# [WHAT TO WORK ON]
Copy task, pictures excluded: set down exactly the lines from the one containing "ASYNCHRONOUS" to the end of the data below.

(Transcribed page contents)
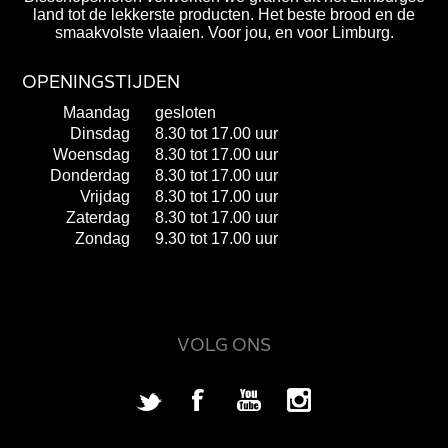
land tot de lekkerste producten. Het beste brood en de
smaakvolste vlaaien. Voor jou, en voor Limburg.
OPENINGSTIJDEN
Maandag
gesloten
Dinsdag
8.30 tot 17.00 uur
Woensdag
8.30 tot 17.00 uur
Donderdag
8.30 tot 17.00 uur
Vrijdag
8.30 tot 17.00 uur
Zaterdag
8.30 tot 17.00 uur
Zondag
9.30 tot 17.00 uur
VOLG ONS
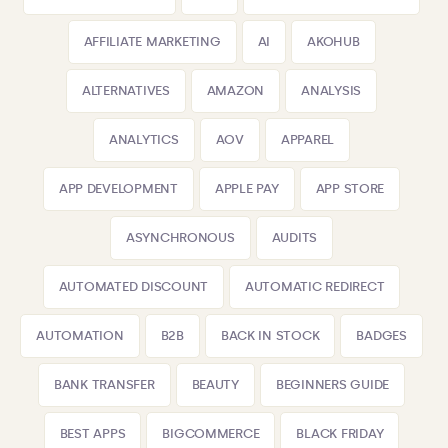
AFFILIATE MARKETING
AI
AKOHUB
ALTERNATIVES
AMAZON
ANALYSIS
ANALYTICS
AOV
APPAREL
APP DEVELOPMENT
APPLE PAY
APP STORE
ASYNCHRONOUS
AUDITS
AUTOMATED DISCOUNT
AUTOMATIC REDIRECT
AUTOMATION
B2B
BACK IN STOCK
BADGES
BANK TRANSFER
BEAUTY
BEGINNERS GUIDE
BEST APPS
BIGCOMMERCE
BLACK FRIDAY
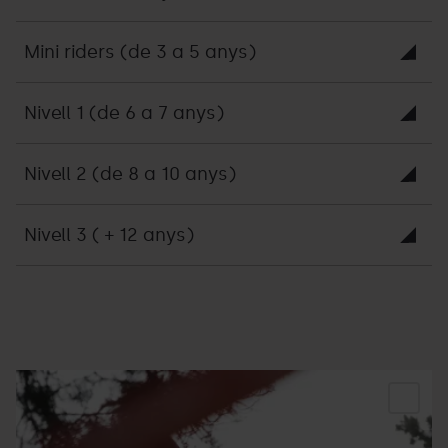
Mini riders (de 3 a 5 anys)
Nivell 1 (de 6 a 7 anys)
Nivell 2 (de 8 a 10 anys)
Nivell 3 ( + 12 anys)
Furious
Grandvalira
F
CUP
Bi
-
C
Facundo
P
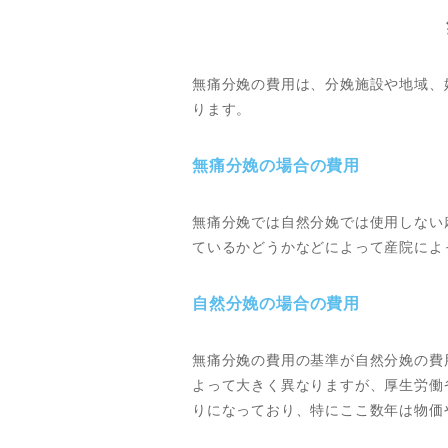
無痛分娩の費用は、分娩施設や地域、
ります。
無痛分娩の場合の費用
無痛分娩では自然分娩では使用しない
ているかどうかなどによって産院によ
自然分娩の場合の費用
無痛分娩の費用の基準が自然分娩の費
よって大きく異なりますが、厚生労働省
りになっており、特にここ数年は物価や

# [RESPONSE AREA]
ASYNCHRONOUS
AUDITS
AUTOMATED DISCOUNT
AUTOMATIC REDIRECT
AUTOMATION
B2B
BACK IN STOCK
BADGES
BANK TRANSFER
BEAUTY
BEGINNERS GUIDE
BEST APPS
BIGCOMMERCE
BLACK FRIDAY
Mini riders (de 3 a 5 anys)
Nivell 1 (de 6 a 7 anys)
Nivell 2 (de 8 a 10 anys)
Nivell 3 ( + 12 anys)
Furious
Grandvalira
F
CUP
Bi
-
C
Facundo
P
無痛分娩の費用は、分娩施設や地域、
ります。
無痛分娩の場合の費用
無痛分娩では自然分娩では使用しない
ているかどうかなどによって産院によ
自然分娩の場合の費用
無痛分娩の費用の基準が自然分娩の費
よって大きく異なりますが、厚生労働省
りになっており、特にここ数年は物価や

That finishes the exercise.